**What to do:** Identify each line below containing the string "Texas" and copy it.

(Dataset excerpts Opens)

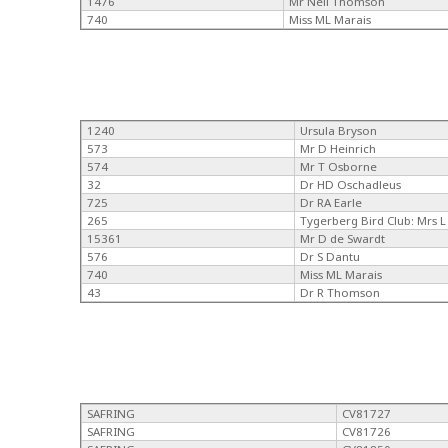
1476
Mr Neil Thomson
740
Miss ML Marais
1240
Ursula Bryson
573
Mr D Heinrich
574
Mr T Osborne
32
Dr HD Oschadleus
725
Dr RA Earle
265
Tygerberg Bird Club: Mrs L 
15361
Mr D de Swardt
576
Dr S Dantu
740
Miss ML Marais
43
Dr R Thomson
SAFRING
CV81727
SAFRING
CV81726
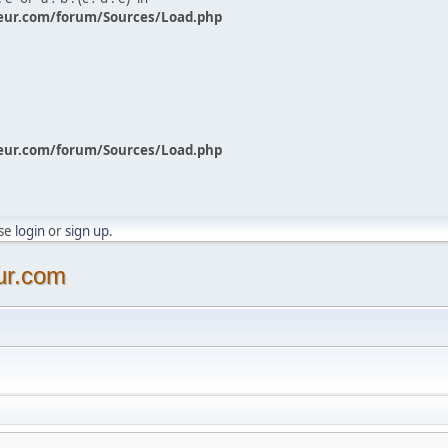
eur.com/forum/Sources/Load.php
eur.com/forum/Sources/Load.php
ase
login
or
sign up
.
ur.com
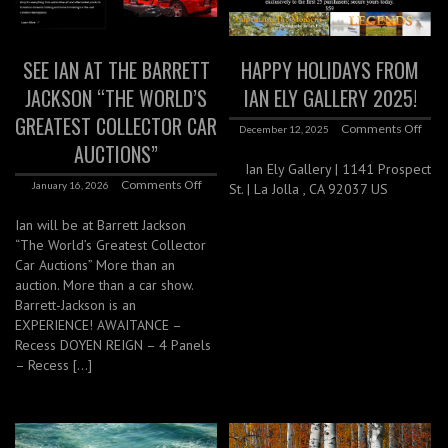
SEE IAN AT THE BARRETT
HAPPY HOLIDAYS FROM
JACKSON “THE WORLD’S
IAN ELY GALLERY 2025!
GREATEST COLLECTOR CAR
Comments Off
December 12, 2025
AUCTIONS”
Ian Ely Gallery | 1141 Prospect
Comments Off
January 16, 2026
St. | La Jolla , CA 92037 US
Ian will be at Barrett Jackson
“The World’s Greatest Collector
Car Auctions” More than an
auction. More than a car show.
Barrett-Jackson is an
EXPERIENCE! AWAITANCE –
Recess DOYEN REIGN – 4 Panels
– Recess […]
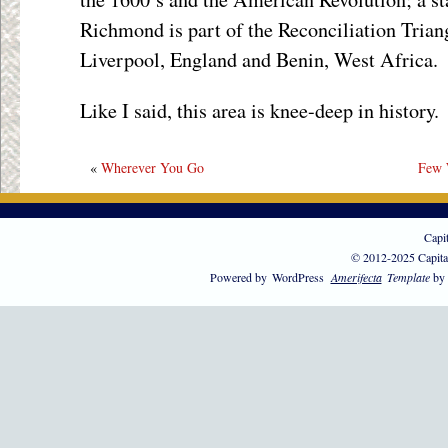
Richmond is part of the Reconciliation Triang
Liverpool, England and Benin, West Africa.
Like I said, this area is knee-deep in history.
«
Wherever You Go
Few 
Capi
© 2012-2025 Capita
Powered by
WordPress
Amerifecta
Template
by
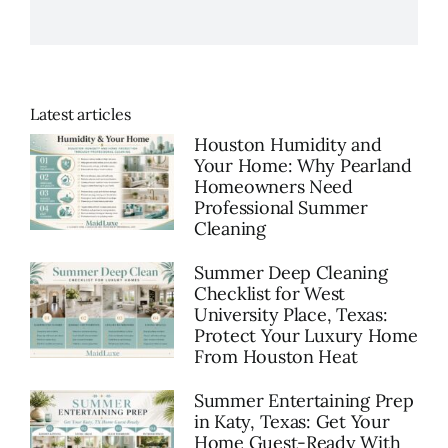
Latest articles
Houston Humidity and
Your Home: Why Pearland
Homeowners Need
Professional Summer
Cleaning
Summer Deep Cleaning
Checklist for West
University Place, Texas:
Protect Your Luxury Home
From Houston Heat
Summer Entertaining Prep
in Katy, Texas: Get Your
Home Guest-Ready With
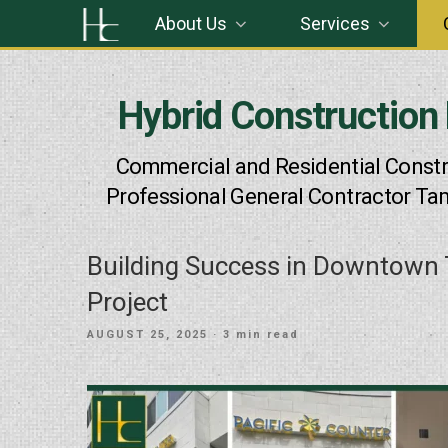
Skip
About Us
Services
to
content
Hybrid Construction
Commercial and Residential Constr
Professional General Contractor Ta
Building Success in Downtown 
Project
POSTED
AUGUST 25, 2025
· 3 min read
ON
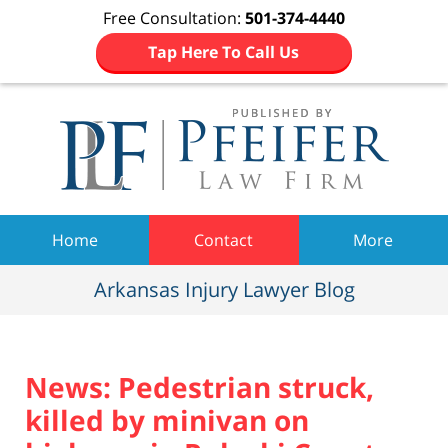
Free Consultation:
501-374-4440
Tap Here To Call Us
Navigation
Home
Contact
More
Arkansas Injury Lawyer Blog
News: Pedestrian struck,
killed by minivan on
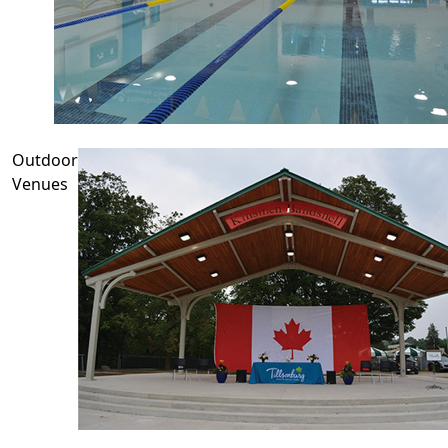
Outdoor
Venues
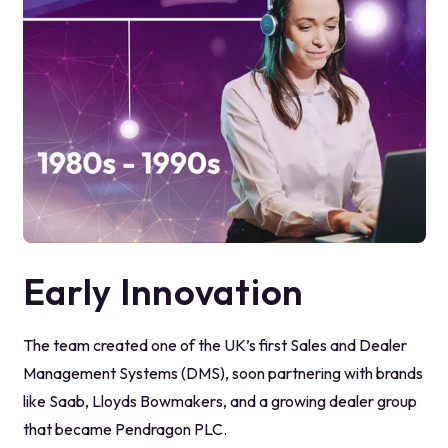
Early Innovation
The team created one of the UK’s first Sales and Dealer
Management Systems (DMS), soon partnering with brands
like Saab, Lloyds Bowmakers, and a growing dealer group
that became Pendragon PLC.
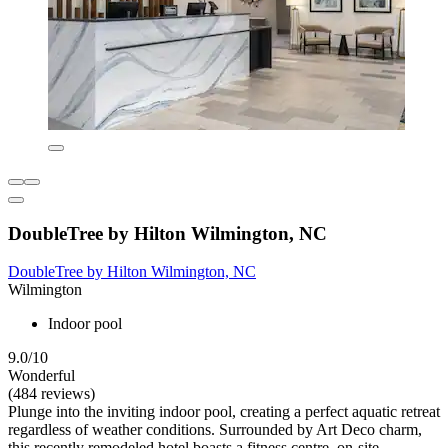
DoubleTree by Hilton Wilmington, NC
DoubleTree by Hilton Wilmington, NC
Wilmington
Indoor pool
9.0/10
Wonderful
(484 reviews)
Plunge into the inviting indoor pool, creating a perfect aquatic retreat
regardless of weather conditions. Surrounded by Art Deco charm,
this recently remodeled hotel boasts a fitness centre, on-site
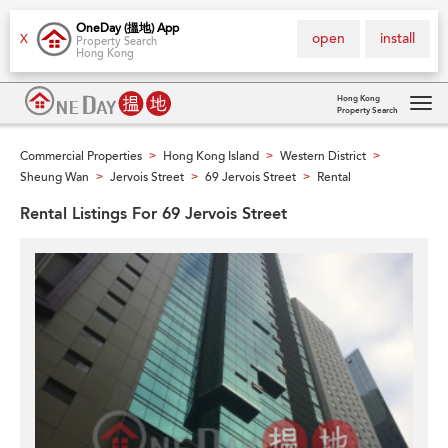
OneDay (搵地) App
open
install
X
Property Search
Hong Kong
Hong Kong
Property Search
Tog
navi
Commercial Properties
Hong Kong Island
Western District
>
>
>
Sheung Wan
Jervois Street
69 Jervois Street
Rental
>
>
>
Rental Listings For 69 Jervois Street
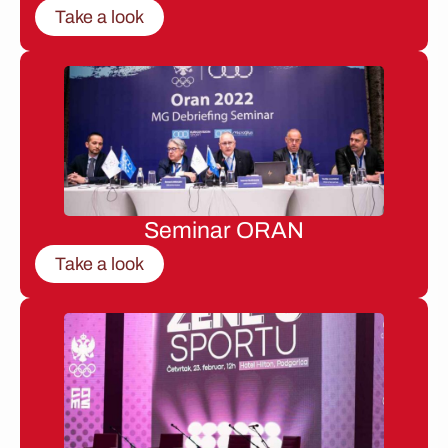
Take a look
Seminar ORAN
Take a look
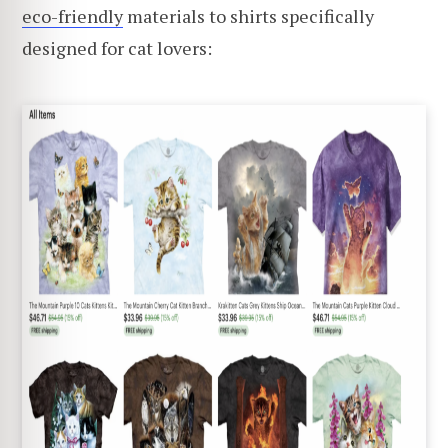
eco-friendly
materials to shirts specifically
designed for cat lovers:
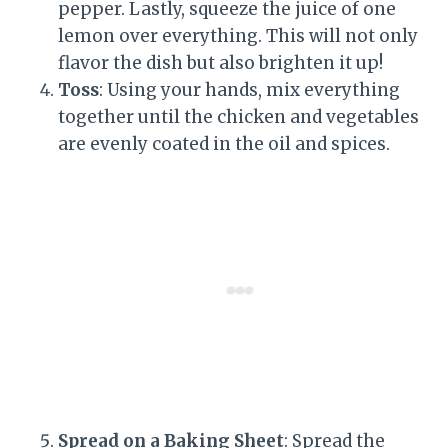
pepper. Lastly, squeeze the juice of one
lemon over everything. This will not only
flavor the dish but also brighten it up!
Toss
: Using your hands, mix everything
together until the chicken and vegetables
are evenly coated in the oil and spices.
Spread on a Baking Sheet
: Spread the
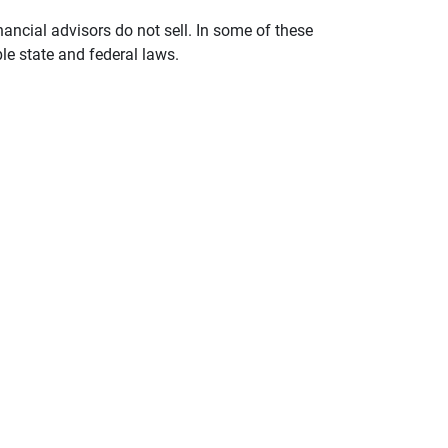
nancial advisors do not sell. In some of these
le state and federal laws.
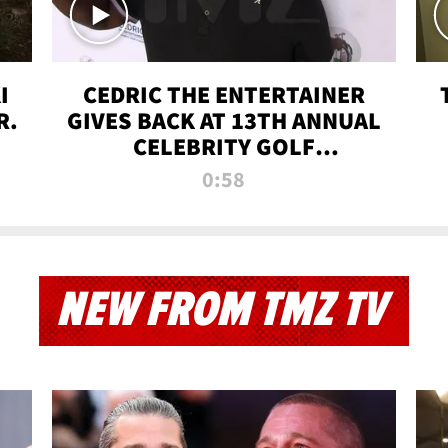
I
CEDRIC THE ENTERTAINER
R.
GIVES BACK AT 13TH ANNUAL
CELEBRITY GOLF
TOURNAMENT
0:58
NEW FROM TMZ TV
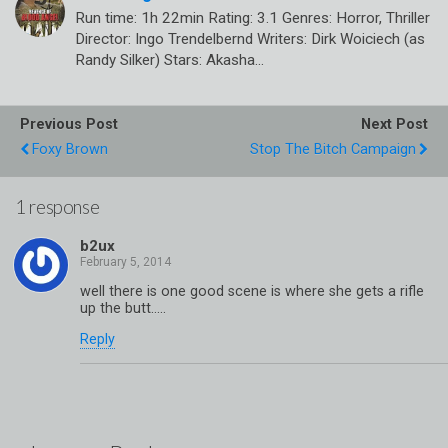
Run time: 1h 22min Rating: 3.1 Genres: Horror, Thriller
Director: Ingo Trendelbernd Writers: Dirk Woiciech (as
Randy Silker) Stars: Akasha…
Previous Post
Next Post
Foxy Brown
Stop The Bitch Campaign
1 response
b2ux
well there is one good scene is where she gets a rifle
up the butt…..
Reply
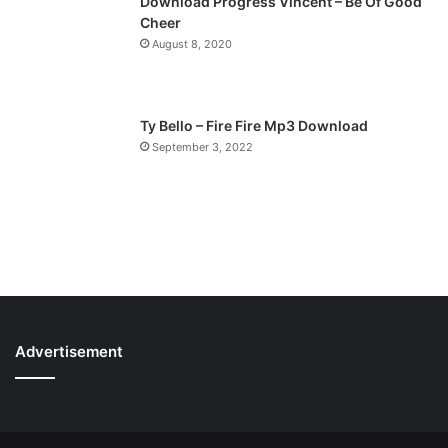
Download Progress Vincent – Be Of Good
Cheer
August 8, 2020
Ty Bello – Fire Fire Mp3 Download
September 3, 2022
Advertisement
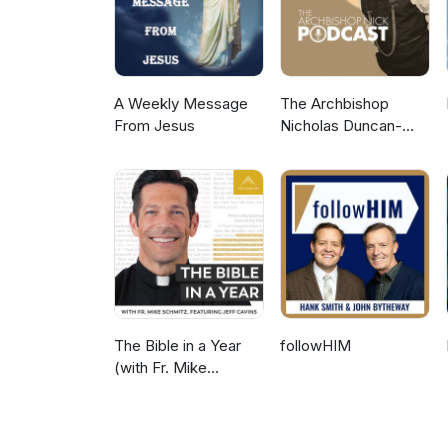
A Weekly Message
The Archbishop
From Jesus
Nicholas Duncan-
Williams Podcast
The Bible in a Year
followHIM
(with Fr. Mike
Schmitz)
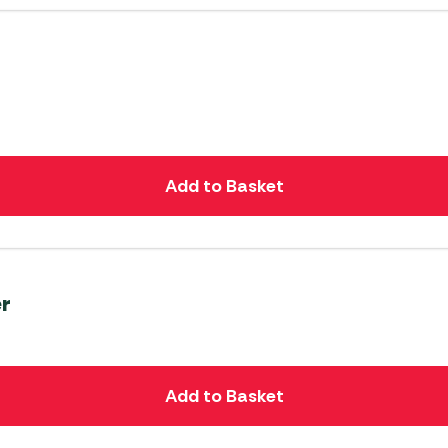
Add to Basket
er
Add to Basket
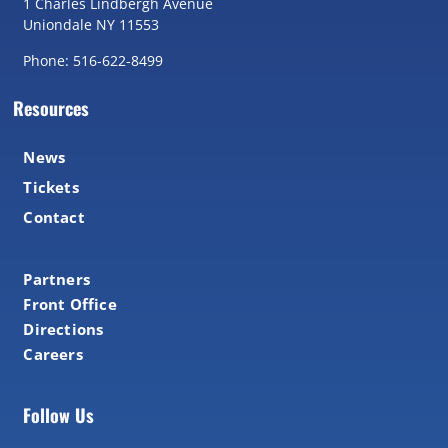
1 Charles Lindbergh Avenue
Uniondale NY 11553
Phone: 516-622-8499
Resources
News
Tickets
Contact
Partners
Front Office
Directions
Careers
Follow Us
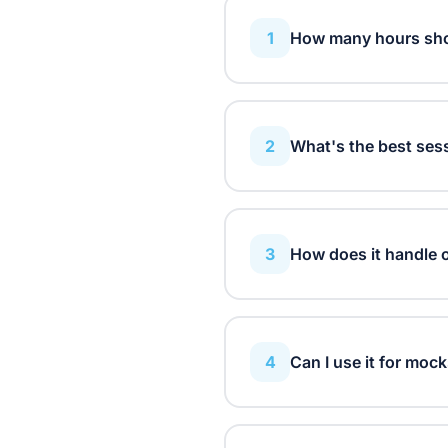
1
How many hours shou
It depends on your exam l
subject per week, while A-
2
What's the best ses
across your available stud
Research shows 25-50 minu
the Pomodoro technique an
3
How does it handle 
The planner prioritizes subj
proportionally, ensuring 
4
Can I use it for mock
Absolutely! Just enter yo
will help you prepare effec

(Dataset excerpts Closes)

**Completed exercise:**
University Place, Texas:
in Katy, Texas: Get Your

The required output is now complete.